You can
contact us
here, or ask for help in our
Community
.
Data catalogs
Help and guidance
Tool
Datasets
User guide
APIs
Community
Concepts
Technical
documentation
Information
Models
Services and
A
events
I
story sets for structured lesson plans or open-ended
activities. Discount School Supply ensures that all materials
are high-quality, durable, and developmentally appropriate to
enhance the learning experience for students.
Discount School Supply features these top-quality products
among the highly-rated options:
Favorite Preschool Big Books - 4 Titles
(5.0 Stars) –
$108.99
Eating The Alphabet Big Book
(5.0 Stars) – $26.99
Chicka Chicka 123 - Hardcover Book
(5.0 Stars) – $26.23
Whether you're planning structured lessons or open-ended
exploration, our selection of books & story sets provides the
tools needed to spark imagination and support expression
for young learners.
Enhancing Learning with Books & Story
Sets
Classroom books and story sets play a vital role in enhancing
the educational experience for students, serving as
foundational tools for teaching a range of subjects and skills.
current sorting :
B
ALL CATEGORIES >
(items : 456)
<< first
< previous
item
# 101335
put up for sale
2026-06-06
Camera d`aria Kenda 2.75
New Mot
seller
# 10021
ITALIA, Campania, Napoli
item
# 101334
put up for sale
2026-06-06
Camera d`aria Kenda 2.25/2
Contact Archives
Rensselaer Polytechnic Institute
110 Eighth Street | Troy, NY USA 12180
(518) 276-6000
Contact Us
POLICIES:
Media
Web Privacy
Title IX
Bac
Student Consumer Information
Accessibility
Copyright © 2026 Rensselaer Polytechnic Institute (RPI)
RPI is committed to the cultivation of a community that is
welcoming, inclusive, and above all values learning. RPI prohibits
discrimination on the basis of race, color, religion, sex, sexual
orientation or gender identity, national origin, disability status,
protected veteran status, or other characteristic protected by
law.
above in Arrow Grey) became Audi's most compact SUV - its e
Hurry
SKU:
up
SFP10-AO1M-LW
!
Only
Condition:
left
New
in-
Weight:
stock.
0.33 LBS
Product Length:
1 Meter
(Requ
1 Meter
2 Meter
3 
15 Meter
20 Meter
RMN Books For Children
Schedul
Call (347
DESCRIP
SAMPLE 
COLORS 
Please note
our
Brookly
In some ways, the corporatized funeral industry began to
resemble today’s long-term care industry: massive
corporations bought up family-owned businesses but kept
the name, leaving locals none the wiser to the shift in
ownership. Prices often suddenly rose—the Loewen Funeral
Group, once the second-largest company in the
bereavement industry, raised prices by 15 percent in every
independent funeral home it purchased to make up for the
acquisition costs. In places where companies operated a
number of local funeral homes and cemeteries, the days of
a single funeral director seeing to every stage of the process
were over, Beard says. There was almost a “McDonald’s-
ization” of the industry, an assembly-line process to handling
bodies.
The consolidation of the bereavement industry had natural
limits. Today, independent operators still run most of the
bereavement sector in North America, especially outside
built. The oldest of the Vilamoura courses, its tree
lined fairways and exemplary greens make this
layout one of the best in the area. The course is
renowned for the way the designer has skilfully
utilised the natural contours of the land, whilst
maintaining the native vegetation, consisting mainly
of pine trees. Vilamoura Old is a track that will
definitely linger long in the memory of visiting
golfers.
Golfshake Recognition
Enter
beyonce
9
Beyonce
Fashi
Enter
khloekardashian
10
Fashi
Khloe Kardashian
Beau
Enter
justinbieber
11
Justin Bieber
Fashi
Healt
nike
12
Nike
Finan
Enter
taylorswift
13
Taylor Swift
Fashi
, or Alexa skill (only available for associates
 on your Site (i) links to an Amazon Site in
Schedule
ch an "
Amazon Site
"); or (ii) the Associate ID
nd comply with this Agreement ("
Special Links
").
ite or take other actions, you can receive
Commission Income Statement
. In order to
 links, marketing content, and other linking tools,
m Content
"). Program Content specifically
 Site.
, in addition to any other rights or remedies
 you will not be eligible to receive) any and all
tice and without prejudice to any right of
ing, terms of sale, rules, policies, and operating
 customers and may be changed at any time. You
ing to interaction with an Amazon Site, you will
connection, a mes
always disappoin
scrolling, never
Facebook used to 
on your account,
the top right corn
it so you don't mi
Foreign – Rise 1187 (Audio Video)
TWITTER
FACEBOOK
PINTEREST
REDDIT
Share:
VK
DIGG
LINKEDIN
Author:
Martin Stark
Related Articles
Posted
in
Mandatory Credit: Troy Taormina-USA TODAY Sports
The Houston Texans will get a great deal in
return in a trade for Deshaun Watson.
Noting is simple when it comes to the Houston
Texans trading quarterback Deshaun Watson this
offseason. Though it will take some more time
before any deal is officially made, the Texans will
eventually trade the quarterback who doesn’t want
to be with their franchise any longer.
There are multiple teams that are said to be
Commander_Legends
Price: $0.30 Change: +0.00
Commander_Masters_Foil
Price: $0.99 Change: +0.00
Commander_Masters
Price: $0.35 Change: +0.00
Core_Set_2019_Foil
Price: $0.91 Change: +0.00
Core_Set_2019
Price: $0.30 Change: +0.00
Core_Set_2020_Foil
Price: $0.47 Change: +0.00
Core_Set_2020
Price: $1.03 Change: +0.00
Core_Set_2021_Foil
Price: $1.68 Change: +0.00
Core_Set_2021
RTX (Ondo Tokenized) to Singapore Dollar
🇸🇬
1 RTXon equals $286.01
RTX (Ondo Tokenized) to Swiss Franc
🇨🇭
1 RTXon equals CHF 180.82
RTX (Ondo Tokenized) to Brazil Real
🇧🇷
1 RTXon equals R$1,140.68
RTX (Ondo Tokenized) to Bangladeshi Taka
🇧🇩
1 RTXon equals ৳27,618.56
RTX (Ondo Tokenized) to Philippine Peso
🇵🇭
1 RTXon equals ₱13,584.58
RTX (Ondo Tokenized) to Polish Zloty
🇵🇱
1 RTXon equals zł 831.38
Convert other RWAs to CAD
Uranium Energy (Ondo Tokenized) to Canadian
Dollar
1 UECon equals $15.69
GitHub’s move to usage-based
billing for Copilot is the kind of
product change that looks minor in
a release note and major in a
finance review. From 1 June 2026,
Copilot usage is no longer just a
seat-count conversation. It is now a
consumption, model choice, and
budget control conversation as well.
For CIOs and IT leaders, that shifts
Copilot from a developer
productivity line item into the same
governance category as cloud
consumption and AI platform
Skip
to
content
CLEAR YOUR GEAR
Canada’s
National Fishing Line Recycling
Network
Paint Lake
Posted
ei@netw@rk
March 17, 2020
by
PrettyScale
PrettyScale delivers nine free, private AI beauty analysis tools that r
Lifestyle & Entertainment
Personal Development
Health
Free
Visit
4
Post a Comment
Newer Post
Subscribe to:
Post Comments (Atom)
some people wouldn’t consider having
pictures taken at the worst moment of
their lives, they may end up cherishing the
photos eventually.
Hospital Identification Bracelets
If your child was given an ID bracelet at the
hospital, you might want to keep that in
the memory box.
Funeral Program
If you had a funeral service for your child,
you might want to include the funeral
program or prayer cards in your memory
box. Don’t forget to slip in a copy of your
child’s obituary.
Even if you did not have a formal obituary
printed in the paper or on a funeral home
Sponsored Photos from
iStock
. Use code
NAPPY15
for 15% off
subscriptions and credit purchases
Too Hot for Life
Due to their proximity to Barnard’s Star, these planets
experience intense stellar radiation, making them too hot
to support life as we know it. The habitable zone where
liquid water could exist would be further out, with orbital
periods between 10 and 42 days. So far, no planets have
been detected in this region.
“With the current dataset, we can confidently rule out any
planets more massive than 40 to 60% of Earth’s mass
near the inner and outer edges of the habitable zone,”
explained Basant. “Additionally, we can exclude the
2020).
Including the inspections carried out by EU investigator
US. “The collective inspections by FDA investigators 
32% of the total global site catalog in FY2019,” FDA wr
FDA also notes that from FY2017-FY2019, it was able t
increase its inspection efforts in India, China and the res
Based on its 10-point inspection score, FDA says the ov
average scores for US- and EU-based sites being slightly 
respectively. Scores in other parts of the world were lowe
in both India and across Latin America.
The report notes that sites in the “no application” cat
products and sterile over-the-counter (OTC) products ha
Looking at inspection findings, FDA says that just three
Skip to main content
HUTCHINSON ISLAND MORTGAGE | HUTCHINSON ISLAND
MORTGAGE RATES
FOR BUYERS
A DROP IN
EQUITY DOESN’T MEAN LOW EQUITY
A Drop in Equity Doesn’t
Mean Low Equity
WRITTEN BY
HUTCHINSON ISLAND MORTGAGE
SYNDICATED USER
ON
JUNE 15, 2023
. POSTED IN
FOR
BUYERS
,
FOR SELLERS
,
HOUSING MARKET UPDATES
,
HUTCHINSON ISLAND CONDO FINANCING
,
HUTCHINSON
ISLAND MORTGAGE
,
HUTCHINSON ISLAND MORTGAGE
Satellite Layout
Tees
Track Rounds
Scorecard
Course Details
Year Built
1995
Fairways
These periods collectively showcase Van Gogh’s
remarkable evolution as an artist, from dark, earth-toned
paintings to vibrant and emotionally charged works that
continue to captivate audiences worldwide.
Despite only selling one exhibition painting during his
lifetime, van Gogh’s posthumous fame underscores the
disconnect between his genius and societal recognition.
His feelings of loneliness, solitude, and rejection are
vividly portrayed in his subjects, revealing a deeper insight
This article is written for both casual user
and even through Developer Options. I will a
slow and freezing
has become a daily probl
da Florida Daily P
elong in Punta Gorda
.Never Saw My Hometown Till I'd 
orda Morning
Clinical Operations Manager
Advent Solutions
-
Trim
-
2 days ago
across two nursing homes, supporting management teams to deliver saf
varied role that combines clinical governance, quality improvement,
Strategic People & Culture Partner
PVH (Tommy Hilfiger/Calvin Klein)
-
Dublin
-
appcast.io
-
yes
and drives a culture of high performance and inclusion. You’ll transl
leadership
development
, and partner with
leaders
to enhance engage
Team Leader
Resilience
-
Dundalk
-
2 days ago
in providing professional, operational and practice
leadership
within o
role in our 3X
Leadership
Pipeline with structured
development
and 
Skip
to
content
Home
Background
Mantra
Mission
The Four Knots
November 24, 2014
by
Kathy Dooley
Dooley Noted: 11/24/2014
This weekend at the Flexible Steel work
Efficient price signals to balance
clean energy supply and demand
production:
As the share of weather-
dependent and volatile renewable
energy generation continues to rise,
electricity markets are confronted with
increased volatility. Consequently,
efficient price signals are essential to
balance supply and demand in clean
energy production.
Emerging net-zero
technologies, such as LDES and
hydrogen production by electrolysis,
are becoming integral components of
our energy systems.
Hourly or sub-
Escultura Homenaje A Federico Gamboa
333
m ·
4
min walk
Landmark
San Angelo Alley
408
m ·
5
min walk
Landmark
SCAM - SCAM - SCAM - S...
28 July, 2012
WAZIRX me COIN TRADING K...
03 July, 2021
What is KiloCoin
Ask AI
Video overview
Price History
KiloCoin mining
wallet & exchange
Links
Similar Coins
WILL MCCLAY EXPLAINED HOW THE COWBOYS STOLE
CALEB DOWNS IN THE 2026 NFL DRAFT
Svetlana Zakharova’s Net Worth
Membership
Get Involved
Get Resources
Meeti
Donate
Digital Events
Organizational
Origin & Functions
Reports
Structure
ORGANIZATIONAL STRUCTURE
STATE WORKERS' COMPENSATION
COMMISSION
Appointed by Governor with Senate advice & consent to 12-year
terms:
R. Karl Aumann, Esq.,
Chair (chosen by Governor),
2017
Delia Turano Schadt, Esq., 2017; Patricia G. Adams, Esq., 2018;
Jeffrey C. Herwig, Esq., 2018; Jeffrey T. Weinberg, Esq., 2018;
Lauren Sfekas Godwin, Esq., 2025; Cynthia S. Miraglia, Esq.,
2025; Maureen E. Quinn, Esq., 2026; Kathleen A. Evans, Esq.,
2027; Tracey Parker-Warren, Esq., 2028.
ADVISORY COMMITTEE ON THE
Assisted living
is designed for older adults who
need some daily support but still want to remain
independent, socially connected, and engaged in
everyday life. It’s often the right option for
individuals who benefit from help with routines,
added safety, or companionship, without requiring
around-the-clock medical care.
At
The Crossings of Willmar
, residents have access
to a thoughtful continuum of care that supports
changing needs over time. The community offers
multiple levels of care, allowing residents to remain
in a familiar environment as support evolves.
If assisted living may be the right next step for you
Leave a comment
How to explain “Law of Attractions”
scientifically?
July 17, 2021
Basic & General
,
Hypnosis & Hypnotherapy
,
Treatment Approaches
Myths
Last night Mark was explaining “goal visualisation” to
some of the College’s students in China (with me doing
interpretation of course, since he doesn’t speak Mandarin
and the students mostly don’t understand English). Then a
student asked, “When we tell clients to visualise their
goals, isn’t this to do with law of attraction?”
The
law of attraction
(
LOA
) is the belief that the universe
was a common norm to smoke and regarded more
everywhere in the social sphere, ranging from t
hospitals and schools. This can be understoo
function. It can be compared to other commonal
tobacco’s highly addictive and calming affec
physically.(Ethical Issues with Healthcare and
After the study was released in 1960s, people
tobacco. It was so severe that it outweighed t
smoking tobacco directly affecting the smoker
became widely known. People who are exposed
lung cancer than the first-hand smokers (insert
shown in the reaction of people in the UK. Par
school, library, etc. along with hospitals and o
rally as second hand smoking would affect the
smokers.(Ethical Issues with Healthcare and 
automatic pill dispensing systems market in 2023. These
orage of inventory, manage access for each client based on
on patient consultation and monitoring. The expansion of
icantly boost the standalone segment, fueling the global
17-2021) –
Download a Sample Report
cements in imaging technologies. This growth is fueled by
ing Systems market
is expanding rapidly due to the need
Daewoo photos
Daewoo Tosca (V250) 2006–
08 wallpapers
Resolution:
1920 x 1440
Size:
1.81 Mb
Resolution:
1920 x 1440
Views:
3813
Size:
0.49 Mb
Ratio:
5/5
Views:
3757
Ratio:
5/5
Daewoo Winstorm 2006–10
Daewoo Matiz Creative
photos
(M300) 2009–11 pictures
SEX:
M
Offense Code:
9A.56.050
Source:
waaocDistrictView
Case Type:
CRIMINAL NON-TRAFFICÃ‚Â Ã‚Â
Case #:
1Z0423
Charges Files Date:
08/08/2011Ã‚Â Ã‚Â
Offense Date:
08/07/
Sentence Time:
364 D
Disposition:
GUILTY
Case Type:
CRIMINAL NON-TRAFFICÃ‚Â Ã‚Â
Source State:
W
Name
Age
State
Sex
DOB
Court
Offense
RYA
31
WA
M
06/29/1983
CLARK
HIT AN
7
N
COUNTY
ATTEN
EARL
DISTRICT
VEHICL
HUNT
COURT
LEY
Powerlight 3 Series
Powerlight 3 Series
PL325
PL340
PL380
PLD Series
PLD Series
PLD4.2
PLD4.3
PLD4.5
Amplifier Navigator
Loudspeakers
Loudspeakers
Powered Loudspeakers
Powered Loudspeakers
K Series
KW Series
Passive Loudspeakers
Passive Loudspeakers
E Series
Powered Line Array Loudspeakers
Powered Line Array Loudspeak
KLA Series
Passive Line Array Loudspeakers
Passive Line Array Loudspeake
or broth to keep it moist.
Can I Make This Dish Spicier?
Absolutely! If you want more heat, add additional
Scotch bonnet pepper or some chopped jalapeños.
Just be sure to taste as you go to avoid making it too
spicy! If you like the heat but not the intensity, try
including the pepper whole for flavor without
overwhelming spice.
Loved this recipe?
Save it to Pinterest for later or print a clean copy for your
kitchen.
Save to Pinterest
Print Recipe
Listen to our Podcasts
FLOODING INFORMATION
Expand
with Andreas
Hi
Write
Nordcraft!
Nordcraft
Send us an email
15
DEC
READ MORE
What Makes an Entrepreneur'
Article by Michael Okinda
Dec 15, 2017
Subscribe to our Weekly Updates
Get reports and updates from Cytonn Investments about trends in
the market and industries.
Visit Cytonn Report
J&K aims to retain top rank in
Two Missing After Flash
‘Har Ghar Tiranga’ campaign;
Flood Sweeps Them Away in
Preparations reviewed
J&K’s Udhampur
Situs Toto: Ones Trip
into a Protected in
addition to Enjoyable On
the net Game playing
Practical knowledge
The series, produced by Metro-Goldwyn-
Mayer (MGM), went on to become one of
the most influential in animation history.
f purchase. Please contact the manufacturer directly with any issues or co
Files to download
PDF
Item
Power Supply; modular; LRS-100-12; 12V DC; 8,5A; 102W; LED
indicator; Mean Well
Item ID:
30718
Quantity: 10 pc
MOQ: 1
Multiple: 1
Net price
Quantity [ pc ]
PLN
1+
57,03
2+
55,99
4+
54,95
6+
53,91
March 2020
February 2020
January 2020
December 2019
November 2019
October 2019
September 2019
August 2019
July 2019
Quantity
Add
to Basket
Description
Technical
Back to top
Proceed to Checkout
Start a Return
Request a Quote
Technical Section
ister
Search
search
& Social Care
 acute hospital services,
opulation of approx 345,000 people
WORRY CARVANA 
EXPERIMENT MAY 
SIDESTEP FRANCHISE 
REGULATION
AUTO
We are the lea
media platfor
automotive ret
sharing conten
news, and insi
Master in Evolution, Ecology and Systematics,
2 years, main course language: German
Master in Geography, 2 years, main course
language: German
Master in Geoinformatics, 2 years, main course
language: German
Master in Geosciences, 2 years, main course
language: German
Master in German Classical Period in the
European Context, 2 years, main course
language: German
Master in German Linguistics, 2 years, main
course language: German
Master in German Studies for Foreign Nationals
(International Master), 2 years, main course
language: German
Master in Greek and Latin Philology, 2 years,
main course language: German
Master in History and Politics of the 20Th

######

» **ASSIGNED TASK**
From the entries, give the number of lines where the string "residents" is found, and nothing else.

» **EXERCISE RESULT**
2